### Input for this task

☆ ☆ ☆ ☆

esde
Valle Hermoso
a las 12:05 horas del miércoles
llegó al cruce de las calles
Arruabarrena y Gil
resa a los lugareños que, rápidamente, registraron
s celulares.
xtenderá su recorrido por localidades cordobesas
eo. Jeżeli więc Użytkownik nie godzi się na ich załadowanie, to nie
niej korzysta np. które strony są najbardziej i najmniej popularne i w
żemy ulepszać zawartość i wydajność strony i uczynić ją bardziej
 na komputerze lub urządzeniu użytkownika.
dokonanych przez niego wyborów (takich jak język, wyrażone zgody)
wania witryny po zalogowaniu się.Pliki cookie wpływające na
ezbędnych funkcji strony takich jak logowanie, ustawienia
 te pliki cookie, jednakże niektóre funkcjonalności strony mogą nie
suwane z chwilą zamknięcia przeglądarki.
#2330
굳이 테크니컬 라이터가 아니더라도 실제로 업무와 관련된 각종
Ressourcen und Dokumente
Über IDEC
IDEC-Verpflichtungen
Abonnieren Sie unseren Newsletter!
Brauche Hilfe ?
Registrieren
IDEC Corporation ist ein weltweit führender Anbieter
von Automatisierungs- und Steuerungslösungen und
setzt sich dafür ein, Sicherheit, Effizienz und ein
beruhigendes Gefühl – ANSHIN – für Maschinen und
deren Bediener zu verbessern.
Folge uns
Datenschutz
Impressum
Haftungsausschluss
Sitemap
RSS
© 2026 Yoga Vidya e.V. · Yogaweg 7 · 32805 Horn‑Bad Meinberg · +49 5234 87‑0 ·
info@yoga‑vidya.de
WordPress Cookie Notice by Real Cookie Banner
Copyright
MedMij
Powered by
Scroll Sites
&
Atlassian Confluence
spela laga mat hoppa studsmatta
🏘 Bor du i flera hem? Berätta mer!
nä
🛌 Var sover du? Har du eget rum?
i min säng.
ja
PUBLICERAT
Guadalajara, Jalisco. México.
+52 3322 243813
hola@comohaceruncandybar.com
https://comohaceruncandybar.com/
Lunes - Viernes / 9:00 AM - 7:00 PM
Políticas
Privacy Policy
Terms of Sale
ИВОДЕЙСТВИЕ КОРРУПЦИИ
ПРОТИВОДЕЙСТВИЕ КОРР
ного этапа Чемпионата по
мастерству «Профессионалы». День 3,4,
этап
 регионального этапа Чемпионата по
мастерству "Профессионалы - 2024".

☆ ☆ ☆ ☆

### What is needed
Go through the lines above and tally those with the string "comohaceruncandybar". The total is all that is needed.

### The answer
2